=== Section Start ===

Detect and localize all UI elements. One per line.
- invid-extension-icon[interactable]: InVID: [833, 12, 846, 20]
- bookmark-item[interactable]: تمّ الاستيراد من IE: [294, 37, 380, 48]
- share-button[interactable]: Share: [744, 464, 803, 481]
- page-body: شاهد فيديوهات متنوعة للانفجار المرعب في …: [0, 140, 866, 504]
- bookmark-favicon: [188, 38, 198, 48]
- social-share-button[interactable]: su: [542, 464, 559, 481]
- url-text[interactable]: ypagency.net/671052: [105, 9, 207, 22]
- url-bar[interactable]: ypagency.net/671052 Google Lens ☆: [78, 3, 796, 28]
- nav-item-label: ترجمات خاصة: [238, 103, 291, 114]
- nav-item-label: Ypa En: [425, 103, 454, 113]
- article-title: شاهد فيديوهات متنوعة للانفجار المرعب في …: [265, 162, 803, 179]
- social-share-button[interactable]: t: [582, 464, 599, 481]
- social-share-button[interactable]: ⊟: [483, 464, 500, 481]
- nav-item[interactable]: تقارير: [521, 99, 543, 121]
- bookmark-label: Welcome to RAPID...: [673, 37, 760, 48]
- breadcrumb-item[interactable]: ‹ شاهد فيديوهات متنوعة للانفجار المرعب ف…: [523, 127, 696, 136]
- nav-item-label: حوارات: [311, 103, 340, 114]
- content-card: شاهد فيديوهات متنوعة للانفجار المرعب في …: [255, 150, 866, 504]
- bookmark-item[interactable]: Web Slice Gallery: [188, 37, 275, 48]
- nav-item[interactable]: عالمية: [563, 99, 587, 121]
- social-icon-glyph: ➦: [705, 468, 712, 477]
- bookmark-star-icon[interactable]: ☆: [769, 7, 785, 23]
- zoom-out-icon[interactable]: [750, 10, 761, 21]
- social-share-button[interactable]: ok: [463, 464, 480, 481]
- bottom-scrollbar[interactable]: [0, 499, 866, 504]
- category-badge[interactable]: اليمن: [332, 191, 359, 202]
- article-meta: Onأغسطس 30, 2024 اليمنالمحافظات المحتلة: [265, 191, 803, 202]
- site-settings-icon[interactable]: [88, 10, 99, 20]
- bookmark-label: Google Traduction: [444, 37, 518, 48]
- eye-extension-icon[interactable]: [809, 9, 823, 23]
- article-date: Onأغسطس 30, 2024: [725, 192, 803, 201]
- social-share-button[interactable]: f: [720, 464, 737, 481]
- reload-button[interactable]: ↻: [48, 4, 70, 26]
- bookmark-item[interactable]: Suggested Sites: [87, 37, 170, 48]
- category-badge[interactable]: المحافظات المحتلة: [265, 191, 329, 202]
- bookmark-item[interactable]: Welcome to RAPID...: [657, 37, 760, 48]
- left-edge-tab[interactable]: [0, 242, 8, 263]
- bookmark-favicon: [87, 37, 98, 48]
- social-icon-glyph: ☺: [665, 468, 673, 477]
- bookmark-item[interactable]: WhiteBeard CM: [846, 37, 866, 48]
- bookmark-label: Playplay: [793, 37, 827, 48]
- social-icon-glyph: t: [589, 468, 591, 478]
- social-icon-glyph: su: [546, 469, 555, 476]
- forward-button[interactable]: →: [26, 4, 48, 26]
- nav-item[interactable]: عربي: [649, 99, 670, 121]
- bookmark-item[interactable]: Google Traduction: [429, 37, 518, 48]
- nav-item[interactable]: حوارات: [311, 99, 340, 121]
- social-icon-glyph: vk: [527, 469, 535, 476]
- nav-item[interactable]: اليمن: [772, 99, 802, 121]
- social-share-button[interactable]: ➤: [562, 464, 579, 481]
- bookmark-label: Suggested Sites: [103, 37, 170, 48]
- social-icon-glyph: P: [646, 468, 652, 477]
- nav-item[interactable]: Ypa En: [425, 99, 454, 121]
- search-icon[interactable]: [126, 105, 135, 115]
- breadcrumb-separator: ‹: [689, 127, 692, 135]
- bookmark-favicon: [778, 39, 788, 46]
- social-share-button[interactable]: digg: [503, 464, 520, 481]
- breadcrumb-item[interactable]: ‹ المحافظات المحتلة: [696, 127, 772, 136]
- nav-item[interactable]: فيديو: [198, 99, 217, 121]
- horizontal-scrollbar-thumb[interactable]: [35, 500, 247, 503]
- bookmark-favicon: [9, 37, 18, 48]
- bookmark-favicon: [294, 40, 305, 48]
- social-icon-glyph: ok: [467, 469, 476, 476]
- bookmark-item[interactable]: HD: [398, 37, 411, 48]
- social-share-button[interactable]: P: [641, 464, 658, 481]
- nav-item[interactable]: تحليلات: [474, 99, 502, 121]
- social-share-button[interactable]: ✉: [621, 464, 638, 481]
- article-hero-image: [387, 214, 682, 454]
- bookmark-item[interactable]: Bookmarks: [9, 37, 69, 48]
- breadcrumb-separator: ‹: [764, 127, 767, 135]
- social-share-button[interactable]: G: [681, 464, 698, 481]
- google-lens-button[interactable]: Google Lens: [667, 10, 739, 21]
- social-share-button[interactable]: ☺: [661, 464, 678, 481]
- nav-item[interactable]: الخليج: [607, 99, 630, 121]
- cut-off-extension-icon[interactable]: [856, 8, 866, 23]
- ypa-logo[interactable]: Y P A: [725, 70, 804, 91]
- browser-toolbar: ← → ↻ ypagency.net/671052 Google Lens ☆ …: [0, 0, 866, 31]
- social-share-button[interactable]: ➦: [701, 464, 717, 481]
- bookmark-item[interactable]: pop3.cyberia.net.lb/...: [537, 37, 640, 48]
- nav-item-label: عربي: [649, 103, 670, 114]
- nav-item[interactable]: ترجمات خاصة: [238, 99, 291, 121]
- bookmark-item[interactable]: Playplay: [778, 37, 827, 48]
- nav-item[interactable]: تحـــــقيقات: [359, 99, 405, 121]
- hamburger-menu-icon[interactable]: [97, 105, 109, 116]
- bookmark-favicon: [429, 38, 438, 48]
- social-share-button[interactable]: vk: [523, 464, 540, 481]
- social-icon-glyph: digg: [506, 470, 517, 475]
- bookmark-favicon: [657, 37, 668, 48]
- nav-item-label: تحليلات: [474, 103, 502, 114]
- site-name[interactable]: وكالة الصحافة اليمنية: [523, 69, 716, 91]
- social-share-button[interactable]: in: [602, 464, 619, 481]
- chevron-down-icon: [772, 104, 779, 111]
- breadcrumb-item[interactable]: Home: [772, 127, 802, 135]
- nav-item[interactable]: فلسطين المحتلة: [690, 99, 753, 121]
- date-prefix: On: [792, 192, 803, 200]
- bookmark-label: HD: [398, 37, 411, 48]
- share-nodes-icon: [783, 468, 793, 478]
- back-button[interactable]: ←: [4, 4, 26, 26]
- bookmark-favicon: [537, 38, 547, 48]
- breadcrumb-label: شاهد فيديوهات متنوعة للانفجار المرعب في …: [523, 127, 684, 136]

=== Section End ===

The answer must consist of each line in the entries above that includes "Onأغسطس".

ANSWER FOR THE TASK:
- article-meta: Onأغسطس 30, 2024 اليمنالمحافظات المحتلة: [265, 191, 803, 202]
- article-date: Onأغسطس 30, 2024: [725, 192, 803, 201]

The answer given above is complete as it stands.